Based on reported chlorite densities varying in the range 2.6 to 3.3 g cm−3 (Reynolds 1989), between 41 and 52 kg of chlorite would be present as fracture mineral along the flow path. The internal surface area of 50 kg of chlorite would be in the range of 25,000 to 250,000 m2, as the specific surface area of chlorite is roughly 0.5–5 m2/g (Zazzi 2009). Neglecting the internal surface area and any surface roughness of the minerals, the macroscopic surface area of chlorite A chl (m2), directly exposed to flowing water along the flow path, would be:

$$ {A}_{chl}=L\cdotp W\cdotp \frac{n_{\mathrm{quant}}}{n_{\mathrm{tot}}}\cdotp 2\cdotp {C}_{\mathrm{vis}}=1000\ \mathrm{m}\cdotp 0.3\ \mathrm{m}\cdotp \frac{505}{2071}\cdotp 2\cdotp 0.378=55\ {\mathrm{m}}^2 $$
(11)

where C vis = 37.8 % is taken from the arithmetic mean shown in Table 3.

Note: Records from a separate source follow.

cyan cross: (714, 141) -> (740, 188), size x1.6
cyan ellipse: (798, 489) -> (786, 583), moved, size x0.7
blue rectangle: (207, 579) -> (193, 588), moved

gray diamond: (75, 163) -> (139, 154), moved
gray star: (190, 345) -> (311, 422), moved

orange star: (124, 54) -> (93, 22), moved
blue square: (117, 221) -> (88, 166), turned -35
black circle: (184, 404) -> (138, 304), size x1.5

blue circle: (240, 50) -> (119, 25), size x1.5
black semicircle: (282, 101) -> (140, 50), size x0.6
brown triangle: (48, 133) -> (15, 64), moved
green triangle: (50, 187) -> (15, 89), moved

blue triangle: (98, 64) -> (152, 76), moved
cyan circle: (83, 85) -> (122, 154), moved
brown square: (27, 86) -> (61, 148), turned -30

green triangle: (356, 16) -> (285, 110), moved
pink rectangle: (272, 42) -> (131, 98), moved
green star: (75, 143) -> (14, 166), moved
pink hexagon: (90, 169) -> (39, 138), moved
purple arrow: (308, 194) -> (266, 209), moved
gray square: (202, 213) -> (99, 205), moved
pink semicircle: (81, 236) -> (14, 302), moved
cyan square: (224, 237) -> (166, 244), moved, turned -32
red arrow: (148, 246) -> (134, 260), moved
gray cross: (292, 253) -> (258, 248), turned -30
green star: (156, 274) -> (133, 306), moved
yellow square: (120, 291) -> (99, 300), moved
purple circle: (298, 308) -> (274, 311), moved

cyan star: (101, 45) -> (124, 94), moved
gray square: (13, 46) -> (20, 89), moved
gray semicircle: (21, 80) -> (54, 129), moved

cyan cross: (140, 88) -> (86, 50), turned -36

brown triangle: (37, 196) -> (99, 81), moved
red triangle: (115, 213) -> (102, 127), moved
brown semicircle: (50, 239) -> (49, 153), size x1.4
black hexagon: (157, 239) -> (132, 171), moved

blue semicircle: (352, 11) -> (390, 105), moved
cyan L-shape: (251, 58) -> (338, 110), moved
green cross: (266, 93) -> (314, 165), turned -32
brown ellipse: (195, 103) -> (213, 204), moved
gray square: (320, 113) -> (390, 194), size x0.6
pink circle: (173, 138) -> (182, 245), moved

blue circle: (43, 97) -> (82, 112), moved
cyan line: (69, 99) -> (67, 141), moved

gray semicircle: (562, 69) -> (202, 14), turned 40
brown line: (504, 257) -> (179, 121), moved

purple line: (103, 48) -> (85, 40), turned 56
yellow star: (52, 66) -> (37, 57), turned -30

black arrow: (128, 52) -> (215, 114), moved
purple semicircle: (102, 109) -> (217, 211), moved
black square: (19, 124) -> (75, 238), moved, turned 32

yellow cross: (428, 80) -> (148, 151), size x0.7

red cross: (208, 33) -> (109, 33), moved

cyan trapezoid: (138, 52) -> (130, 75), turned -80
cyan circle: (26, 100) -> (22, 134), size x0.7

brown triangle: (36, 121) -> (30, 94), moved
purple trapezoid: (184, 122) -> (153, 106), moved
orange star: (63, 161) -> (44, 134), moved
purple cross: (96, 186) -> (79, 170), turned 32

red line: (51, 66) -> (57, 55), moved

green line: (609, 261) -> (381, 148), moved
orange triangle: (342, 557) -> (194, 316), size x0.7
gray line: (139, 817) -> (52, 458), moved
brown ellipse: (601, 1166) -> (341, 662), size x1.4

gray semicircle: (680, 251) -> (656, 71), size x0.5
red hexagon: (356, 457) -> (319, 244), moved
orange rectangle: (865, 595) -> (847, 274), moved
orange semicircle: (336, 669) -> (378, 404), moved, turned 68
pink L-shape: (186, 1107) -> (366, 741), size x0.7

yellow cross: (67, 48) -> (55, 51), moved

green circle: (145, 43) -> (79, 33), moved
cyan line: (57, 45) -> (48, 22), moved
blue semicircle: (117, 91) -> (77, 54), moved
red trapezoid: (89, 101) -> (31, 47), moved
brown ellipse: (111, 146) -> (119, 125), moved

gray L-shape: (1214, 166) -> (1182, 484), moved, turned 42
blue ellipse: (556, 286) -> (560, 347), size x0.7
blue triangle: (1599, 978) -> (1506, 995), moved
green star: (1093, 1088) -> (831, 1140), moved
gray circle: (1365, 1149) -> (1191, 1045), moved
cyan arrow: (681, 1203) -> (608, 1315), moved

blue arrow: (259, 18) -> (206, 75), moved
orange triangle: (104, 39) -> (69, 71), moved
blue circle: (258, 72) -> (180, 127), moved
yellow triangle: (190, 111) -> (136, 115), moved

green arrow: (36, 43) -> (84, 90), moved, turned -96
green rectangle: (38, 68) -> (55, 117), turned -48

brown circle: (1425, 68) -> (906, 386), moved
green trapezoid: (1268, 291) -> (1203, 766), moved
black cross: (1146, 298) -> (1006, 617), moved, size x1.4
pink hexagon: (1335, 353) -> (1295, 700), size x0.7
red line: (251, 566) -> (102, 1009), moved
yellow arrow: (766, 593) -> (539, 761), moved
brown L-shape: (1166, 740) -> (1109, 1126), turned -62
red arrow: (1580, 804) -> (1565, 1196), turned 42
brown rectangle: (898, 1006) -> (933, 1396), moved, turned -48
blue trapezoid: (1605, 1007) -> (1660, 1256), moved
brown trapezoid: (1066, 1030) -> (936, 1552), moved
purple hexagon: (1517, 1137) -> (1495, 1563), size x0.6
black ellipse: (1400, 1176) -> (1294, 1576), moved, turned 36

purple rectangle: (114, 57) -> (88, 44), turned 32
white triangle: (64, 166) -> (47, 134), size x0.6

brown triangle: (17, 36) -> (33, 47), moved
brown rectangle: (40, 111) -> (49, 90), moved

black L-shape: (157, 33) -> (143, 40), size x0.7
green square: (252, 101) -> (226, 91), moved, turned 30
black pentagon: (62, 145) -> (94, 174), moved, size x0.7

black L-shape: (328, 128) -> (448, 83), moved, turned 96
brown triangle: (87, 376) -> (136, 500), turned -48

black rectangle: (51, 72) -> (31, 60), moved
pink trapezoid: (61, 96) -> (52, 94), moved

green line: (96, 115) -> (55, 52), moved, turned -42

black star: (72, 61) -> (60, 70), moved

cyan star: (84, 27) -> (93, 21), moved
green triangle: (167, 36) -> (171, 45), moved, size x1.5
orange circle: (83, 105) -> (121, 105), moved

In this article we have intentionally focused on similarities between different sub-volumes. This is partly as the degree of resolution needed for large-scale solute transport modelling is relatively low, due to the usage of flow path averaged values, and partly as the statistical analysis supported this. It is recognised that more detailed investigations of the observed differences are required for other applications and fields of interests, e.g. palaeohydrogeology.

Conclusions

This entire campaign started by identifying the lack of quantitative data on fracture mineral amounts, which are needed for long-term radionuclide transport and hydrogeochemical evolution modelling. To rectify this, a mapping methodology was developed; extensive mapping was performed; and the results were statistically analysed. This has given an unprecedented knowledge of fracture mineral amounts at the Forsmark and Laxemar sites. Major conclusions are, in relation to our site-specific knowledge prior to this campaign: 1) The fracture minerals exist in quite small amounts. They thereby offer a smaller volume of sorption and reaction material than previously believed. 2) The fracture minerals do not always cover the entire fracture surface, but are often patch wise distributed. 3) The thickness of the fracture coatings is on average very small. While our previous perception of the fracture coating thickness was in the millimetre range, we have shown that fracture coatings on average are at least ten times thinner. This suggests a limited long-term impact of fracture coatings on retardation and solute exchange by matrix diffusion between flow paths and the rock matrix. The small amounts of fracture minerals also point to the importance of minerals in the rock matrix, which may be accessed by matrix diffusion, for the groundwater chemistry stability. 4) Based on statistical data, the fracture mineral amounts in different rock volumes do not differ to a degree that, on its own, generally calls for radionuclide transport models that is segmented on different rock volumes. Unless having very high demands on resolution, the same flow path averaged values can be used for all modelled flow paths.